## ASSIGNMENT
Leaving out only the pictures, write out all the entries exactly.

## RECORDS FOR THIS TASK
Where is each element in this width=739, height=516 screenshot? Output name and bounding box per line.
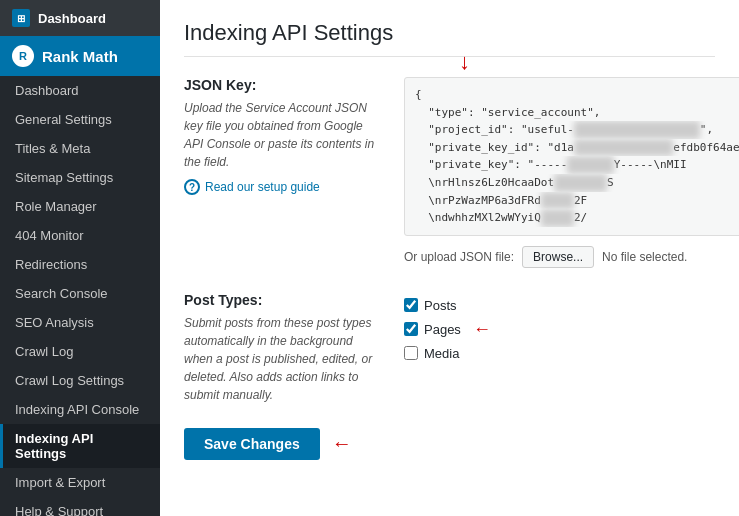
post-types-description: Submit posts from these post types autom… — [184, 314, 384, 404]
rank-math-icon: R — [12, 45, 34, 67]
sidebar-item-seo-analysis[interactable]: SEO Analysis — [0, 308, 160, 337]
post-types-control: Posts Pages ← Media — [404, 292, 715, 404]
rank-math-label: Rank Math — [42, 48, 118, 65]
sidebar-item-crawl-log-settings[interactable]: Crawl Log Settings — [0, 366, 160, 395]
json-key-section: JSON Key: Upload the Service Account JSO… — [184, 77, 715, 268]
sidebar-item-role-manager[interactable]: Role Manager — [0, 192, 160, 221]
pages-checkbox[interactable] — [404, 322, 418, 336]
setup-guide-link[interactable]: ? Read our setup guide — [184, 179, 384, 195]
posts-row: Posts — [404, 298, 715, 313]
no-file-label: No file selected. — [602, 250, 687, 264]
main-content: Indexing API Settings JSON Key: Upload t… — [160, 0, 739, 516]
media-checkbox[interactable] — [404, 346, 418, 360]
sidebar-item-indexing-api-console[interactable]: Indexing API Console — [0, 395, 160, 424]
json-textarea[interactable]: { "type": "service_account", "project_id… — [404, 77, 739, 236]
arrow-pages-indicator: ← — [473, 319, 491, 340]
save-changes-button[interactable]: Save Changes — [184, 428, 320, 460]
sidebar-item-sitemap-settings[interactable]: Sitemap Settings — [0, 163, 160, 192]
media-label: Media — [424, 346, 459, 361]
sidebar-item-indexing-api-settings[interactable]: Indexing API Settings — [0, 424, 160, 468]
browse-button[interactable]: Browse... — [522, 246, 594, 268]
sidebar-item-general-settings[interactable]: General Settings — [0, 105, 160, 134]
dashboard-icon: ⊞ — [12, 9, 30, 27]
sidebar: ⊞ Dashboard R Rank Math Dashboard Genera… — [0, 0, 160, 516]
dashboard-menu-item[interactable]: ⊞ Dashboard — [0, 0, 160, 36]
sidebar-item-dashboard[interactable]: Dashboard — [0, 76, 160, 105]
dashboard-label: Dashboard — [38, 11, 106, 26]
arrow-down-indicator: ↓ — [459, 49, 470, 75]
posts-checkbox[interactable] — [404, 298, 418, 312]
json-key-control: ↓ { "type": "service_account", "project_… — [404, 77, 739, 268]
sidebar-item-titles-meta[interactable]: Titles & Meta — [0, 134, 160, 163]
sidebar-item-404-monitor[interactable]: 404 Monitor — [0, 221, 160, 250]
sidebar-item-redirections[interactable]: Redirections — [0, 250, 160, 279]
checkbox-group: Posts Pages ← Media — [404, 298, 715, 361]
sidebar-item-import-export[interactable]: Import & Export — [0, 468, 160, 497]
json-key-label-area: JSON Key: Upload the Service Account JSO… — [184, 77, 384, 268]
upload-row: Or upload JSON file: Browse... No file s… — [404, 246, 739, 268]
post-types-section: Post Types: Submit posts from these post… — [184, 292, 715, 404]
post-types-label-area: Post Types: Submit posts from these post… — [184, 292, 384, 404]
pages-row: Pages ← — [404, 319, 715, 340]
info-icon: ? — [184, 179, 200, 195]
upload-label: Or upload JSON file: — [404, 250, 514, 264]
sidebar-item-help-support[interactable]: Help & Support — [0, 497, 160, 516]
save-section: Save Changes ← — [184, 428, 715, 460]
posts-label: Posts — [424, 298, 457, 313]
setup-guide-text: Read our setup guide — [205, 180, 320, 194]
json-key-description: Upload the Service Account JSON key file… — [184, 99, 384, 171]
post-types-heading: Post Types: — [184, 292, 384, 308]
pages-label: Pages — [424, 322, 461, 337]
json-key-heading: JSON Key: — [184, 77, 384, 93]
sidebar-item-crawl-log[interactable]: Crawl Log — [0, 337, 160, 366]
sidebar-item-search-console[interactable]: Search Console — [0, 279, 160, 308]
media-row: Media — [404, 346, 715, 361]
page-title: Indexing API Settings — [184, 20, 715, 57]
rank-math-header[interactable]: R Rank Math — [0, 36, 160, 76]
arrow-save-indicator: ← — [332, 432, 352, 455]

## OUTPUT
Where is each element in this width=739, height=516 screenshot? Output name and bounding box per line.
post-types-description: Submit posts from these post types autom… — [184, 314, 384, 404]
rank-math-icon: R — [12, 45, 34, 67]
sidebar-item-seo-analysis[interactable]: SEO Analysis — [0, 308, 160, 337]
post-types-control: Posts Pages ← Media — [404, 292, 715, 404]
rank-math-label: Rank Math — [42, 48, 118, 65]
sidebar-item-crawl-log-settings[interactable]: Crawl Log Settings — [0, 366, 160, 395]
json-key-section: JSON Key: Upload the Service Account JSO… — [184, 77, 715, 268]
sidebar-item-role-manager[interactable]: Role Manager — [0, 192, 160, 221]
pages-checkbox[interactable] — [404, 322, 418, 336]
setup-guide-link[interactable]: ? Read our setup guide — [184, 179, 384, 195]
posts-row: Posts — [404, 298, 715, 313]
no-file-label: No file selected. — [602, 250, 687, 264]
main-content: Indexing API Settings JSON Key: Upload t… — [160, 0, 739, 516]
media-checkbox[interactable] — [404, 346, 418, 360]
sidebar-item-indexing-api-console[interactable]: Indexing API Console — [0, 395, 160, 424]
json-textarea[interactable]: { "type": "service_account", "project_id… — [404, 77, 739, 236]
arrow-pages-indicator: ← — [473, 319, 491, 340]
save-changes-button[interactable]: Save Changes — [184, 428, 320, 460]
sidebar-item-sitemap-settings[interactable]: Sitemap Settings — [0, 163, 160, 192]
media-label: Media — [424, 346, 459, 361]
sidebar-item-indexing-api-settings[interactable]: Indexing API Settings — [0, 424, 160, 468]
browse-button[interactable]: Browse... — [522, 246, 594, 268]
sidebar-item-general-settings[interactable]: General Settings — [0, 105, 160, 134]
dashboard-icon: ⊞ — [12, 9, 30, 27]
sidebar: ⊞ Dashboard R Rank Math Dashboard Genera… — [0, 0, 160, 516]
dashboard-menu-item[interactable]: ⊞ Dashboard — [0, 0, 160, 36]
sidebar-item-dashboard[interactable]: Dashboard — [0, 76, 160, 105]
dashboard-label: Dashboard — [38, 11, 106, 26]
arrow-down-indicator: ↓ — [459, 49, 470, 75]
posts-checkbox[interactable] — [404, 298, 418, 312]
json-key-control: ↓ { "type": "service_account", "project_… — [404, 77, 739, 268]
sidebar-item-titles-meta[interactable]: Titles & Meta — [0, 134, 160, 163]
sidebar-item-404-monitor[interactable]: 404 Monitor — [0, 221, 160, 250]
sidebar-item-redirections[interactable]: Redirections — [0, 250, 160, 279]
checkbox-group: Posts Pages ← Media — [404, 298, 715, 361]
sidebar-item-import-export[interactable]: Import & Export — [0, 468, 160, 497]
json-key-label-area: JSON Key: Upload the Service Account JSO… — [184, 77, 384, 268]
upload-row: Or upload JSON file: Browse... No file s… — [404, 246, 739, 268]
post-types-section: Post Types: Submit posts from these post… — [184, 292, 715, 404]
post-types-label-area: Post Types: Submit posts from these post… — [184, 292, 384, 404]
pages-row: Pages ← — [404, 319, 715, 340]
info-icon: ? — [184, 179, 200, 195]
upload-label: Or upload JSON file: — [404, 250, 514, 264]
sidebar-item-help-support[interactable]: Help & Support — [0, 497, 160, 516]
save-section: Save Changes ← — [184, 428, 715, 460]
posts-label: Posts — [424, 298, 457, 313]
setup-guide-text: Read our setup guide — [205, 180, 320, 194]
json-key-description: Upload the Service Account JSON key file… — [184, 99, 384, 171]
post-types-heading: Post Types: — [184, 292, 384, 308]
pages-label: Pages — [424, 322, 461, 337]
json-key-heading: JSON Key: — [184, 77, 384, 93]
sidebar-item-crawl-log[interactable]: Crawl Log — [0, 337, 160, 366]
sidebar-item-search-console[interactable]: Search Console — [0, 279, 160, 308]
media-row: Media — [404, 346, 715, 361]
page-title: Indexing API Settings — [184, 20, 715, 57]
rank-math-header[interactable]: R Rank Math — [0, 36, 160, 76]
arrow-save-indicator: ← — [332, 432, 352, 455]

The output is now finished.